Strasbourg : Silence, on meurt.


 

À ma sœur, à tous les soignants, toutes les soignantes et aux patient(e)s qui meurent dans l’anonymat.

Ma sœur, toi et moi nous parlons rarement de nos sentiments.  

La pudeur d’une éducation où se dire « je t’aime » était inconsciemment proscrit, à la limite sous-entendu et encore.
Je me rends compte que je te connais si peu en fait.
Ce ne sont pas les réunions de famille occasionnelles du dimanche, les fêtes de fin d’année ou les anniversaires qui me permettront de lire tes états d’âme à cœur ouvert, tes déceptions, ta colère ou ta tristesse.  
Je regrette de ne pas t’avoir consacré plus de temps et de ne pas avoir pris de tes nouvelles beaucoup plus régulièrement.
Hier, au début de la nuit, quelque chose d’inexplicable me poussa à la faire.  
Un SMS rapide pour savoir comment se déroule ton quotidien d’aide-soignante dans cet EHPAD du Haut-Rhin durant l’épidémie de coronavirus.
J’étais loin d’imaginer ce qu’il se passe dans ce bâtiment fermé aux visiteurs actuellement.
Une prison pour personnes âgées où le secret est de mise, où l’omerta règne afin de ne pas révéler l’horreur au grand public.
 Tout ça me semble si abstrait, comme les images de guerre en Syrie au journal télévisé qui paraissent si lointaines, anonymes,  détachées de ma réalité de privilégié.
Avec tes mots, tu m’as mis une claque d’une violence insupportable.

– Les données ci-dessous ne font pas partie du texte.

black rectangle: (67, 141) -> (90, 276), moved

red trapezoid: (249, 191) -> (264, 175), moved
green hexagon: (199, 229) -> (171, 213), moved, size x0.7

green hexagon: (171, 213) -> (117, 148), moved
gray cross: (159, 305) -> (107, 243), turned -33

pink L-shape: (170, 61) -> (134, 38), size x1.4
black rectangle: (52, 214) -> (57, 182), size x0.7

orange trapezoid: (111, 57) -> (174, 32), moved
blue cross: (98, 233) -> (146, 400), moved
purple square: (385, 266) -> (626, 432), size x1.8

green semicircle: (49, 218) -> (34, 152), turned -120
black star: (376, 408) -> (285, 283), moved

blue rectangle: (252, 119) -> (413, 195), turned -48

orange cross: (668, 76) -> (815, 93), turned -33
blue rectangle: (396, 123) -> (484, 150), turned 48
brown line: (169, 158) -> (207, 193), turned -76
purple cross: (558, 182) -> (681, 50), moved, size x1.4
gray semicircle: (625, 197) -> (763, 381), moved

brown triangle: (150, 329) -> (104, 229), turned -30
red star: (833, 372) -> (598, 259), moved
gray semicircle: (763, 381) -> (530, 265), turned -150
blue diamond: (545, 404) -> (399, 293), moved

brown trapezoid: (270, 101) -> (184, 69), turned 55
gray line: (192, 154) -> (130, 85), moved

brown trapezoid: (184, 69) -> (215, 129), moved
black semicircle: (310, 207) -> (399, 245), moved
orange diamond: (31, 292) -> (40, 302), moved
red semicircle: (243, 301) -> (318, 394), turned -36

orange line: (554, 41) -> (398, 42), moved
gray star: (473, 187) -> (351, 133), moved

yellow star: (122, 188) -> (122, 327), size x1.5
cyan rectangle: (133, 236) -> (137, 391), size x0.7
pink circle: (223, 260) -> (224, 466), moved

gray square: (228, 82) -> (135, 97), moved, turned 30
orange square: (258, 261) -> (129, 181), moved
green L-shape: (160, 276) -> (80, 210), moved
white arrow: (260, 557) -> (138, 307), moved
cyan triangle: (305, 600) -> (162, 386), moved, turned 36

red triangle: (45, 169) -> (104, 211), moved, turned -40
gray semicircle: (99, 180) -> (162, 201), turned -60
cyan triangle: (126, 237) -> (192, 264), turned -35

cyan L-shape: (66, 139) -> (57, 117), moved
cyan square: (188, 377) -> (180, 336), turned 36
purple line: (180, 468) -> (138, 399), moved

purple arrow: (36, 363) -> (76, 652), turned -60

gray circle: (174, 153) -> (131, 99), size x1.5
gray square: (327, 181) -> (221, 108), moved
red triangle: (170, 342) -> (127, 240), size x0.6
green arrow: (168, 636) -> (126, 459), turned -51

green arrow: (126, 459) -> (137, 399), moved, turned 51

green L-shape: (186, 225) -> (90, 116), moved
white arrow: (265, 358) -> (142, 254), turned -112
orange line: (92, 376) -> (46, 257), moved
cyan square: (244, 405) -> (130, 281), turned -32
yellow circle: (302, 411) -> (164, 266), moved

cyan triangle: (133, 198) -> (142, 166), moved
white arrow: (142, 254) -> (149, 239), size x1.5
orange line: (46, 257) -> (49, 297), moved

Tu venais de finir ta journée de travail dans cet établissement en manque de personnel bien avant cette actualité mortuaire.  
Le stock de masques et de gants ne permet plus à tous les membres de ton équipe d’aller rencontrer les résidents sans avoir la certitude de ne pas contracter ou de ne pas transmettre le virus.
Trois de tes collègues sont contaminées mais continuent de travailler parce que comme tu le dis avec empathie, s’ils n’y vont plus, qui va s’occuper des fantômes recouverts d’un drap blanc dans ce mouroir.  
Les uns après les autres, dans l’indifférence la plus totale, ces papys et mamies disparaissent, sans leurs familles, sans pouvoir dirent au revoir, sans avoir le soulagement de quitter la folie de ce monde en tenant la main d’un mari, d’une femme ou d’un enfant. 

« Tu sais ce qui va me rester ? Le visage et le regard d’une mamie avec le covid, en train de désaturer malgré l’oxygène et qui me dit « j’ai peur » et qui meurt trente minutes plus tard. Voilà, c’est ça nos journées. Je vais essayer de dormir un peu. »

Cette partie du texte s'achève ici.